● DESCRIPTION OF THE TASK
A single number is the expected answer: the count of lines in the listing that hold the word "درمانی".

** DATA LISTING follows **

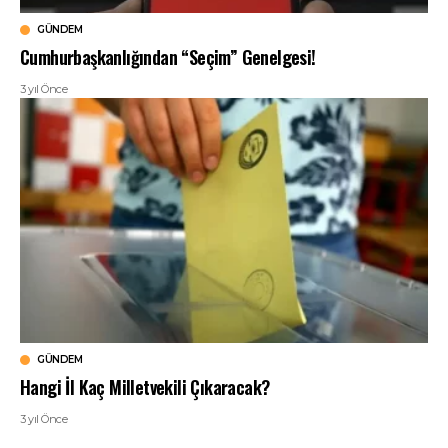
GÜNDEM
Cumhurbaşkanlığından “Seçim” Genelgesi!
3 yıl Önce
GÜNDEM
Hangi İl Kaç Milletvekili Çıkaracak?
3 yıl Önce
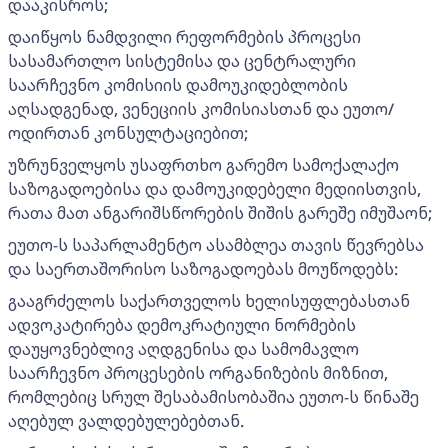
დააკისროს;
დაიწყოს ნამდვილი რეფორმების პროცესი
სასამართლო სისტემისა და ცენტრალური
საარჩევნო კომისიის დამოუკიდებლობის
აღსადგენად, ვენეციის კომისიასთან და ეუთო/
ოდირთან კონსულტაციებით;
უზრუნველყოს უსაფრთხო გარემო სამოქალაქო
საზოგადოებისა და დამოუკიდებელი მედიისთვის,
რათა მათ ანგარიშსწორების შიშის გარეშე იმუშაონ;
ეუთო-ს საპარლამენტო ასამბლეა თავის წევრებსა
და საერთაშორისო საზოგადოებას მოუწოდებს:
გააგრძელოს საქართველოს ხელისუფლებასთან
ადვოკატირება დემოკრატიული ნორმების
დაუყოვნებლივ აღდგენისა და სამომავლო
საარჩევნო პროცესების ორგანიზების მიზნით,
რომლებიც სრულ შესაბამისობაშია ეუთო-ს წინაშე
აღებულ ვალდებულებებთან.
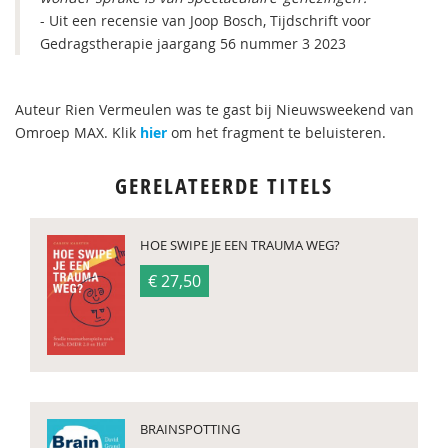
- Uit een recensie van Joop Bosch, Tijdschrift voor
Gedragstherapie jaargang 56 nummer 3 2023
Auteur Rien Vermeulen was te gast bij Nieuwsweekend van
Omroep MAX. Klik
hier
om het fragment te beluisteren.
GERELATEERDE TITELS
HOE SWIPE JE EEN TRAUMA WEG?
€ 27,50
BRAINSPOTTING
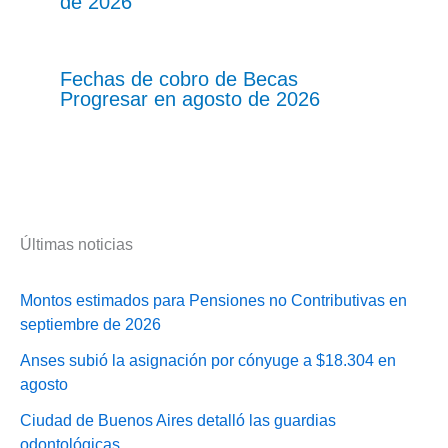
de 2026
Fechas de cobro de Becas
Progresar en agosto de 2026
Últimas noticias
Montos estimados para Pensiones no Contributivas en
septiembre de 2026
Anses subió la asignación por cónyuge a $18.304 en
agosto
Ciudad de Buenos Aires detalló las guardias
odontológicas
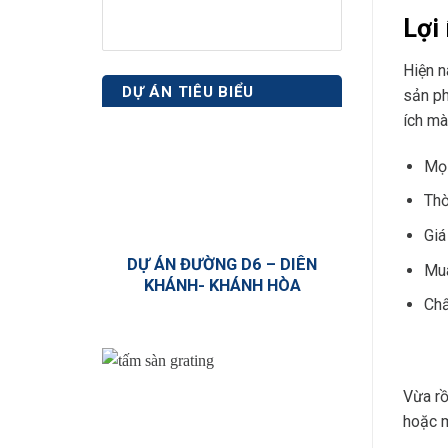
Lợi
Hiện n
DỰ ÁN TIÊU BIỂU
sản ph
ích mà
Mọi
Thờ
Giá
DỰ ÁN ĐƯỜNG D6 – DIÊN
Mua
KHÁNH- KHÁNH HÒA
Chấ
Vừa rồ
hoặc m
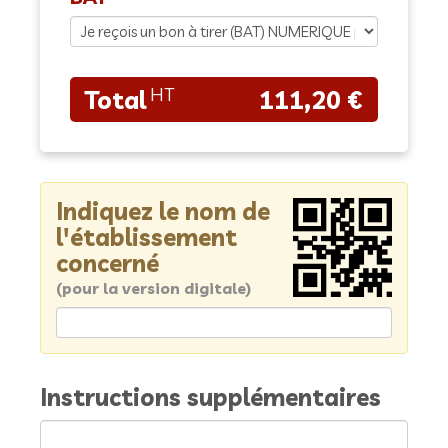
111,20 €
Indiquez le nom de
l'établissement
concerné
(pour la version digitale)
Instructions supplémentaires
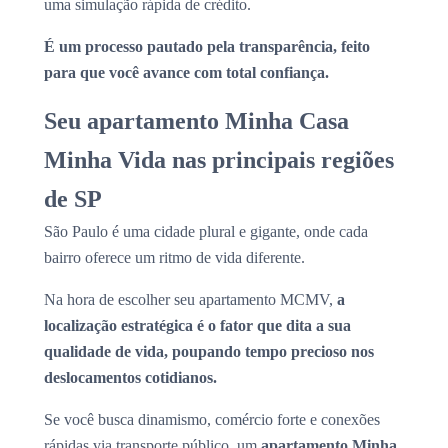
uma simulação rápida de crédito.
É um processo pautado pela transparência, feito
para que você avance com total confiança.
Seu apartamento Minha Casa
Minha Vida nas principais regiões
de SP
São Paulo é uma cidade plural e gigante, onde cada
bairro oferece um ritmo de vida diferente.
Na hora de escolher seu apartamento MCMV,
a
localização estratégica é o fator que dita a sua
qualidade de vida, poupando tempo precioso nos
deslocamentos cotidianos.
Se você busca dinamismo, comércio forte e conexões
rápidas via transporte público, um
apartamento Minha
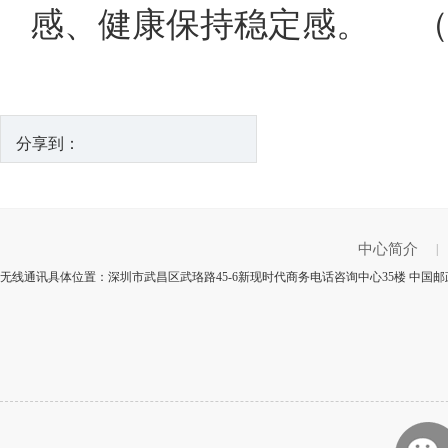
感、健康保持稳定感。 （
分享到：
中心简介
|
无线通讯具体位置：深圳市武昌区武珞路45-6新现时代商务电话咨询中心35楼 中国邮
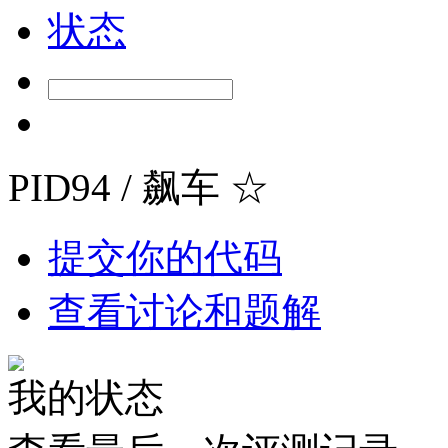
状态
PID94 / 飙车
☆
提交你的代码
查看讨论和题解
我的状态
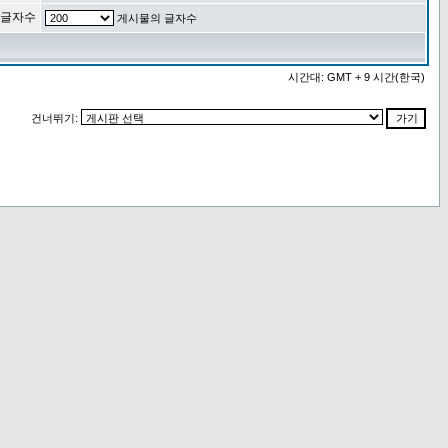
 글자수
게시물의 글자수
시간대: GMT + 9 시간(한국)
건너뛰기:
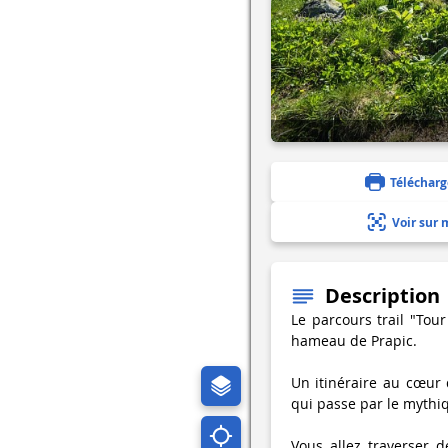
Télécharg
Voir sur 
Description
Le parcours trail "Tou
hameau de Prapic.
Un itinéraire au cœur 
qui passe par le mythiq
Vous allez traverser d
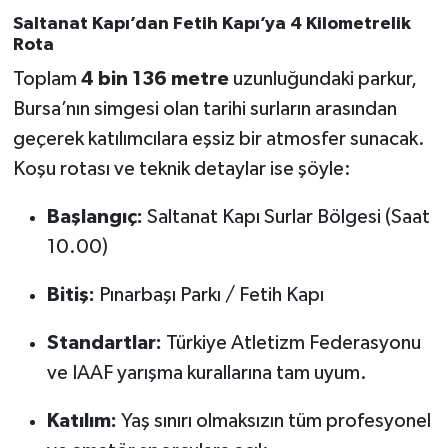
Saltanat Kapı’dan Fetih Kapı’ya 4 Kilometrelik
Rota
Toplam
4 bin 136 metre
uzunluğundaki parkur,
Bursa’nın simgesi olan tarihi surların arasından
geçerek katılımcılara eşsiz bir atmosfer sunacak.
Koşu rotası ve teknik detaylar ise şöyle:
Başlangıç:
Saltanat Kapı Surlar Bölgesi (Saat
10.00)
Bitiş:
Pınarbaşı Parkı / Fetih Kapı
Standartlar:
Türkiye Atletizm Federasyonu
ve IAAF yarışma kurallarına tam uyum.
Katılım:
Yaş sınırı olmaksızın tüm profesyonel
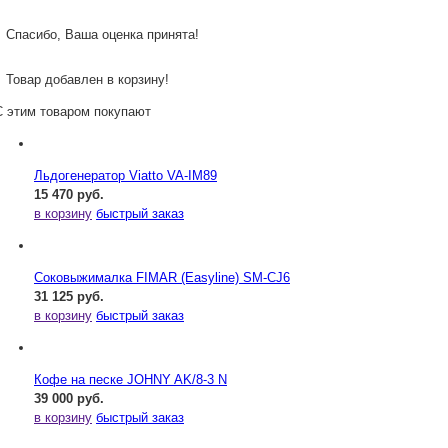
Спасибо, Ваша оценка принята!
Товар добавлен в корзину!
С этим товаром покупают
Льдогенератор Viatto VA-IM89
15 470 руб.
в корзину
быстрый заказ
Соковыжималка FIMAR (Easyline) SM-CJ6
31 125 руб.
в корзину
быстрый заказ
Кофе на песке JOHNY AK/8-3 N
39 000 руб.
в корзину
быстрый заказ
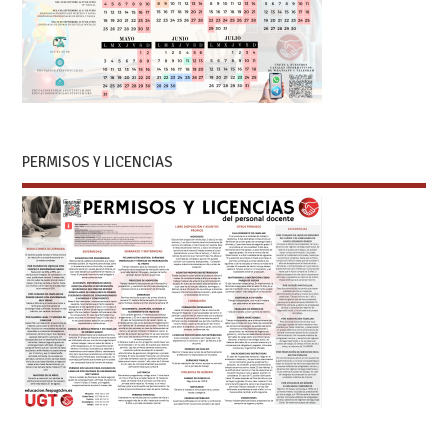
PERMISOS Y LICENCIAS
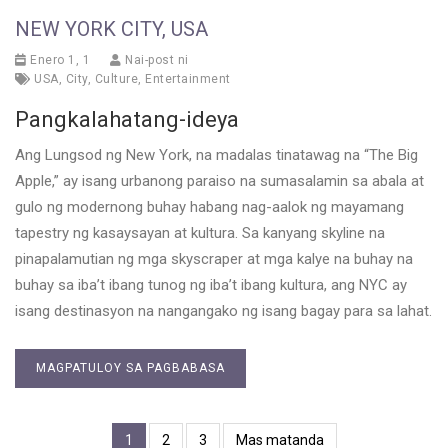
NEW YORK CITY, USA
Enero 1, 1
Nai-post ni
USA
,
City
,
Culture
,
Entertainment
Pangkalahatang-ideya
Ang Lungsod ng New York, na madalas tinatawag na “The Big
Apple,” ay isang urbanong paraiso na sumasalamin sa abala at
gulo ng modernong buhay habang nag-aalok ng mayamang
tapestry ng kasaysayan at kultura. Sa kanyang skyline na
pinapalamutian ng mga skyscraper at mga kalye na buhay na
buhay sa iba’t ibang tunog ng iba’t ibang kultura, ang NYC ay
isang destinasyon na nangangako ng isang bagay para sa lahat.
MAGPATULOY SA PAGBABASA
1
2
3
Mas matanda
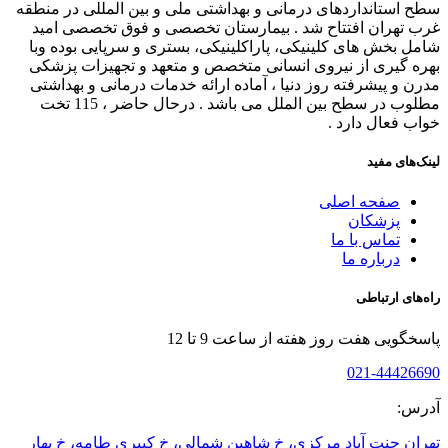
سطح استانداردهای درمانی و بهداشتی ملی و بین المللی در منطقه
غرب تهران افتتاح شد . بیمارستان تخصصی و فوق تخصصی امید
شامل بخش های کلینیکی، پاراکلینیکی، بستری و سرپایی بوده وبا
بهره گیری از نیروی انسانی متخصص و متعهد و تجهیزات پزشکی
مدرن و پیشرفته روز دنیا ، آماده ارائه خدمات درمانی و بهداشتی
مطلوب در سطح بین الملل می باشد . درحال حاضر ، 115 تخت
خواب فعال دارد .
لینک‌های مفید
صفحه اصلی
پزشکان
تماس با ما
درباره ما
راه‌های ارتباطی
پاسخگویی هفت روز هفته از ساعت 9 تا 12
021-44426690
آدرس:
تهران جنت آباد مرکزی، خ شاهین شمالی، خ کبیری طامه، خ بهار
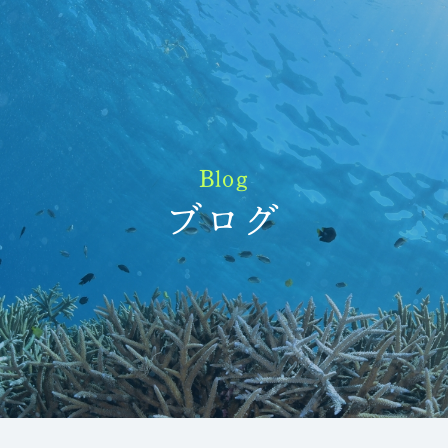
Blog
ブログ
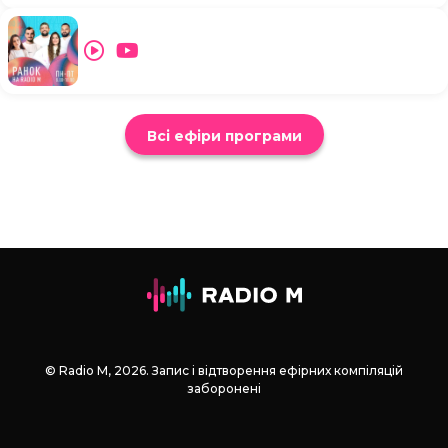
Всі ефіри програми
© Radio М, 2026. Запис і відтворення ефірних компіляцій
заборонені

** End of DATA LISTING **

● TASK OUTPUT
2